* **EXERCISE MATERIAL**:
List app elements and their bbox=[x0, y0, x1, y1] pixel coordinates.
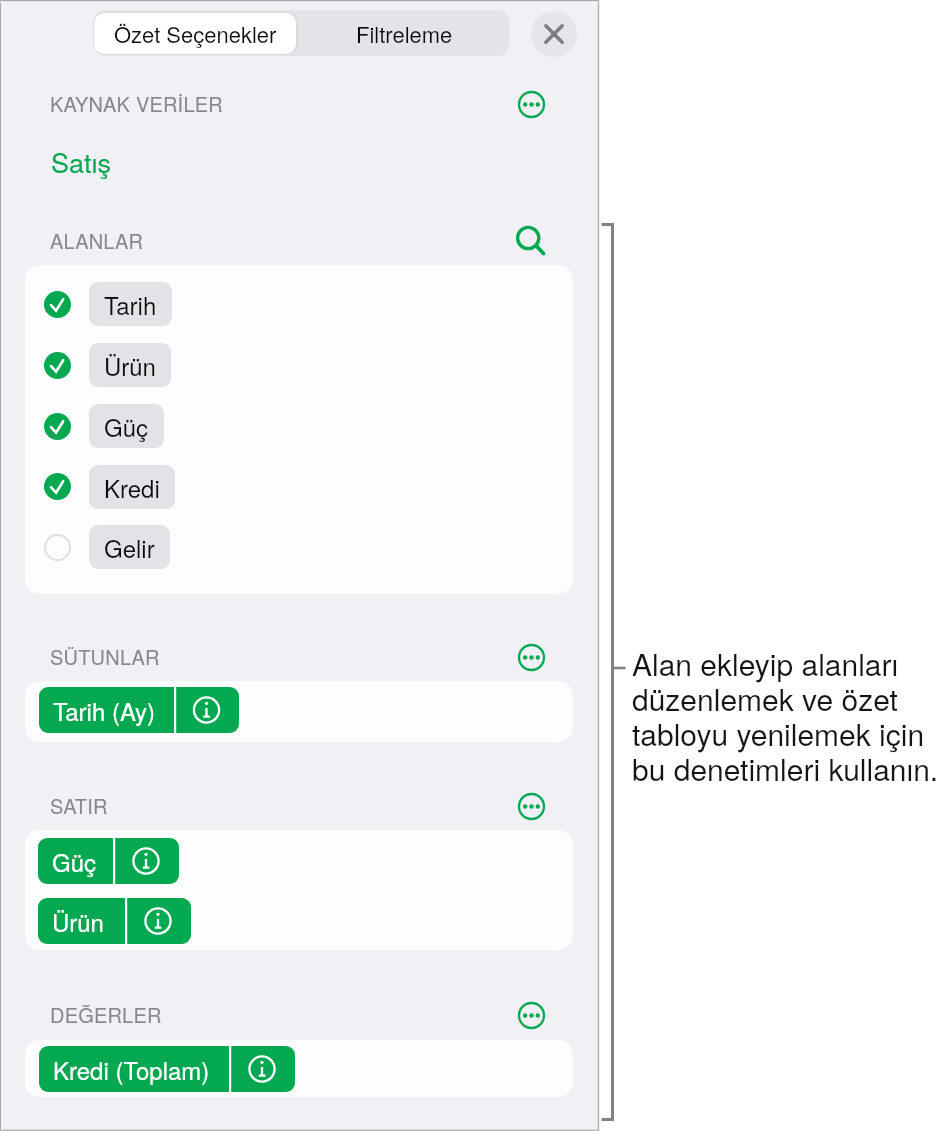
staticText: Ürün bbox=[104, 348, 156, 382]
button[interactable]: Kredi (Toplam) bbox=[39, 1046, 229, 1092]
button[interactable]: Kapat bbox=[531, 11, 577, 57]
staticText: Güç bbox=[52, 844, 97, 878]
staticText: Gelir bbox=[104, 530, 155, 564]
button[interactable]: Kredi bbox=[89, 465, 175, 509]
button[interactable]: Filtreleme bbox=[301, 12, 507, 55]
button[interactable]: Ürün bbox=[38, 898, 125, 944]
staticText: Kredi bbox=[104, 470, 160, 504]
button[interactable]: Bilgi bbox=[229, 1046, 295, 1092]
button[interactable]: Ara bbox=[512, 222, 546, 256]
staticText: Filtreleme bbox=[356, 18, 453, 50]
staticText: Ürün bbox=[52, 904, 104, 938]
button[interactable]: Bilgi bbox=[125, 898, 191, 944]
staticText: DEĞERLER bbox=[50, 1000, 162, 1029]
button[interactable]: Daha fazla seçenek bbox=[517, 792, 546, 821]
staticText: SATIR bbox=[50, 791, 108, 820]
button[interactable]: Gelir bbox=[89, 525, 170, 569]
staticText: Satış bbox=[51, 142, 112, 181]
button[interactable]: Tarih (Ay) bbox=[39, 687, 174, 733]
button[interactable]: Güç seçili bbox=[44, 413, 71, 440]
button[interactable]: Kredi seçili bbox=[44, 473, 71, 500]
button[interactable]: Tarih seçili bbox=[44, 291, 71, 318]
staticText: Tarih bbox=[104, 287, 157, 321]
button[interactable]: Güç bbox=[38, 838, 113, 884]
button[interactable]: Ürün bbox=[89, 343, 171, 387]
button[interactable]: Bilgi bbox=[174, 687, 239, 733]
button[interactable]: Daha fazla seçenek bbox=[517, 90, 546, 119]
button[interactable]: Özet Seçenekler bbox=[94, 13, 296, 54]
staticText: KAYNAK VERİLER bbox=[50, 89, 223, 118]
button[interactable]: Güç bbox=[89, 404, 164, 448]
button[interactable]: Tarih bbox=[89, 282, 172, 326]
staticText: Güç bbox=[104, 409, 149, 443]
button[interactable]: Bilgi bbox=[113, 838, 179, 884]
staticText: Tarih (Ay) bbox=[53, 693, 156, 727]
button[interactable]: Daha fazla seçenek bbox=[517, 643, 546, 672]
button[interactable]: Gelir seçili değil bbox=[44, 534, 71, 561]
button[interactable]: Daha fazla seçenek bbox=[517, 1001, 546, 1030]
staticText: Özet Seçenekler bbox=[114, 18, 277, 50]
staticText: Alan ekleyip alanları düzenlemek ve özet… bbox=[632, 642, 944, 789]
staticText: Kredi (Toplam) bbox=[53, 1052, 210, 1086]
button[interactable]: Ürün seçili bbox=[44, 352, 71, 379]
staticText: ALANLAR bbox=[50, 226, 144, 255]
staticText: SÜTUNLAR bbox=[50, 642, 160, 671]
button[interactable]: Satış bbox=[51, 142, 112, 181]
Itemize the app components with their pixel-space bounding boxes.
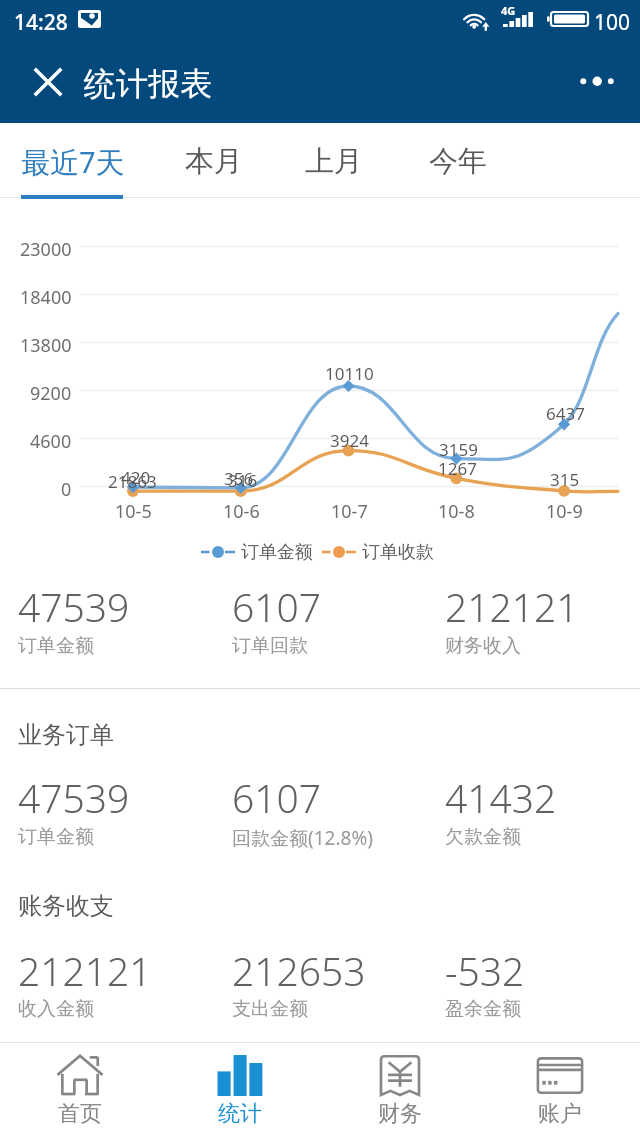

* **ASSIGNMENT**: The records shown above are to be repeated exactly, with the pictures left out.

* **TASK RESPONSE**:
List app elements and their bbox=[x0, y0, x1, y1] pixel coordinates.
staticText: Ürün bbox=[104, 348, 156, 382]
button[interactable]: Kredi (Toplam) bbox=[39, 1046, 229, 1092]
button[interactable]: Kapat bbox=[531, 11, 577, 57]
staticText: Güç bbox=[52, 844, 97, 878]
staticText: Gelir bbox=[104, 530, 155, 564]
button[interactable]: Kredi bbox=[89, 465, 175, 509]
button[interactable]: Filtreleme bbox=[301, 12, 507, 55]
button[interactable]: Ürün bbox=[38, 898, 125, 944]
staticText: Kredi bbox=[104, 470, 160, 504]
button[interactable]: Bilgi bbox=[229, 1046, 295, 1092]
button[interactable]: Ara bbox=[512, 222, 546, 256]
staticText: Filtreleme bbox=[356, 18, 453, 50]
staticText: Ürün bbox=[52, 904, 104, 938]
button[interactable]: Bilgi bbox=[125, 898, 191, 944]
staticText: DEĞERLER bbox=[50, 1000, 162, 1029]
button[interactable]: Daha fazla seçenek bbox=[517, 792, 546, 821]
staticText: SATIR bbox=[50, 791, 108, 820]
button[interactable]: Gelir bbox=[89, 525, 170, 569]
staticText: Satış bbox=[51, 142, 112, 181]
button[interactable]: Tarih (Ay) bbox=[39, 687, 174, 733]
button[interactable]: Güç seçili bbox=[44, 413, 71, 440]
button[interactable]: Kredi seçili bbox=[44, 473, 71, 500]
button[interactable]: Tarih seçili bbox=[44, 291, 71, 318]
staticText: Tarih bbox=[104, 287, 157, 321]
button[interactable]: Güç bbox=[38, 838, 113, 884]
button[interactable]: Ürün bbox=[89, 343, 171, 387]
button[interactable]: Bilgi bbox=[174, 687, 239, 733]
button[interactable]: Daha fazla seçenek bbox=[517, 90, 546, 119]
button[interactable]: Özet Seçenekler bbox=[94, 13, 296, 54]
staticText: KAYNAK VERİLER bbox=[50, 89, 223, 118]
button[interactable]: Güç bbox=[89, 404, 164, 448]
button[interactable]: Tarih bbox=[89, 282, 172, 326]
staticText: Güç bbox=[104, 409, 149, 443]
button[interactable]: Bilgi bbox=[113, 838, 179, 884]
staticText: Tarih (Ay) bbox=[53, 693, 156, 727]
button[interactable]: Daha fazla seçenek bbox=[517, 643, 546, 672]
button[interactable]: Gelir seçili değil bbox=[44, 534, 71, 561]
button[interactable]: Daha fazla seçenek bbox=[517, 1001, 546, 1030]
staticText: Özet Seçenekler bbox=[114, 18, 277, 50]
staticText: Alan ekleyip alanları düzenlemek ve özet… bbox=[632, 642, 944, 789]
staticText: Kredi (Toplam) bbox=[53, 1052, 210, 1086]
button[interactable]: Ürün seçili bbox=[44, 352, 71, 379]
staticText: ALANLAR bbox=[50, 226, 144, 255]
staticText: SÜTUNLAR bbox=[50, 642, 160, 671]
button[interactable]: Satış bbox=[51, 142, 112, 181]
Itemize the app components with their pixel-space bounding boxes.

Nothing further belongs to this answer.